When I think of my childhood, I think back as far as I can remember, (probably around age five,) to around thirteen. And often when I do, I dwell upon a lot of pain, mainly rooted from my family. From the way I saw it, most people think back to their childhood and remember playing outside with their friends, going to school, and having no cares in the world. But I was filled with resentment. I wish that I hadn't missed out on so much and I wished that I hadn't wanted to grow up so fast.
But you know what? Everyone has something hard in their past that they have dealt with. Loneliness is not uncommon, and neither are losses in the family, divorce, fighting, the list goes on. There are so many things that can bring down your childhood but nothing can ever ruin it. As I said before, it depends on your perspective and how much you allow yourself to dwell on it.
So I'm gonna take this time to think about all the great memories of my childhood and I encourage everyone else to do the same. Here are some memories, most of which are pretty common among all American children, hopefully you can take a moment to relive them as I will.

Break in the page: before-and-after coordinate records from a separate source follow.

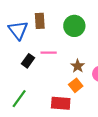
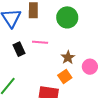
black rectangle: (28, 61) -> (19, 49), turned -64

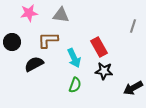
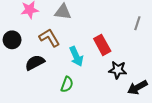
brown L-shape: (48, 40) -> (49, 38), turned 60
black star: (104, 71) -> (118, 70), moved
green semicircle: (75, 85) -> (67, 84), moved

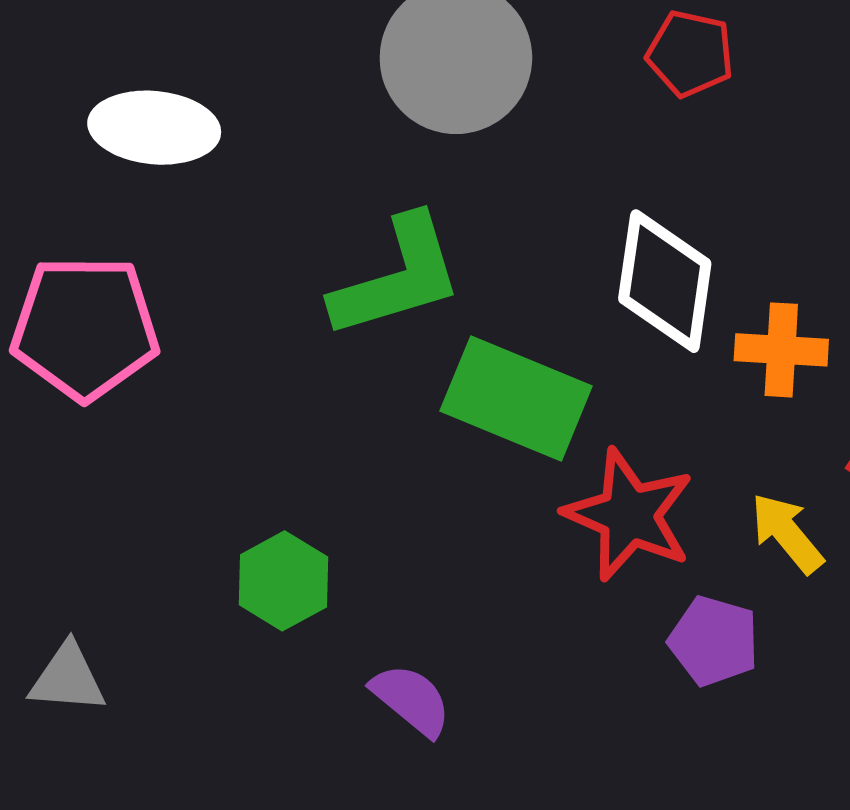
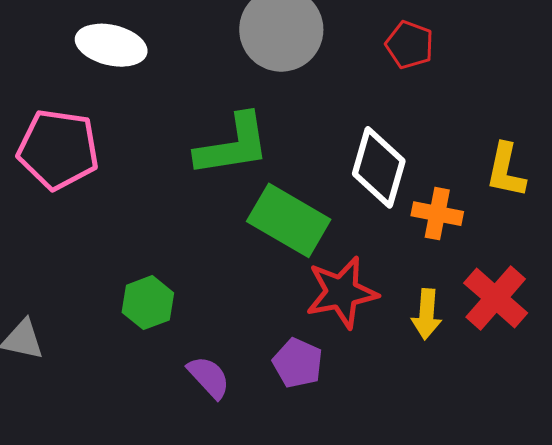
red star: (629, 515) -> (342, 292), turned 30
yellow arrow: (787, 533) -> (427, 314), turned -144
purple pentagon: (714, 641) -> (298, 363), moved

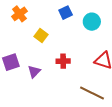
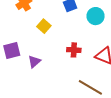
red cross: (63, 61) -> (74, 50), moved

One of my favorite memories was Disneyland. I was lucky enough to go three or four times throughout my childhood because my mom's side of the family lived about twenty minutes away. There's not much that can compare to that warm feeling of innocence and happiness that fills you up as you float with your brothers or sisters on a boat, listening to "It's a Small World After All" or sitting on your dad's shoulders, watching colorful fireworks on a hot summer night as "When You Wish Upon a Star" plays in the background. That feeling right there, that's happiness. After all, it is called the happiest place on earth! Sometimes when I want to go back to that feeling, I turn on one of the Disney Classics. My favorite is probably Peter Pan or Alice in Wonderland.
Best memory number two? Christmas with the family. Everyone who loves you all packed into one room, with presents, and delicious food? How can that not be amazing? All the smiles, the pie, the christmas music, the kids table? Everything about it was wonderful. My family is a little split up now and Christmas has not been the same for about seven or eight years, but nevertheless, those years are ones I will hold onto dearly for the rest of my life.
I know I'm probably gonna bore you if I sit here listing all of my great memories, cause I know if I tried, I could probably come up with a butt load. So alas, here is one more.
Ummm.....Halloween, anyone? I don't know about you guys but I would start celebrating halloween about a month ahead of time. My family and I would decorate the whole house, listen to spooky music, watch scary movies, (remember Goosebumps?) go to the pumpkin patches with haunted corn mazes and hay rides, carve pumpkins, pick out our halloween costumes, attend Halloween parties, and most importantly... trick-or-treating! I can still vividly remember coming home with my brothers after a long and successful night of trick-or-treating, dumping out our bags of candy, trading, comparing and watching some movie on the Disney Channel. Usually Hocus Pocus, and having the time of our life. I miss that.
My point is, when you're depressed or regretful about a past experience as a whole, it's like wearing a pair of glasses that filters out the happy stuff and only allows you to focus on the bad. Sometimes it takes a little more effort to really convince yourself and specifically think about each individual thing in order to finally take off those glasses. But it can be done, just as I did. And when you do it, it will truly brighten your day.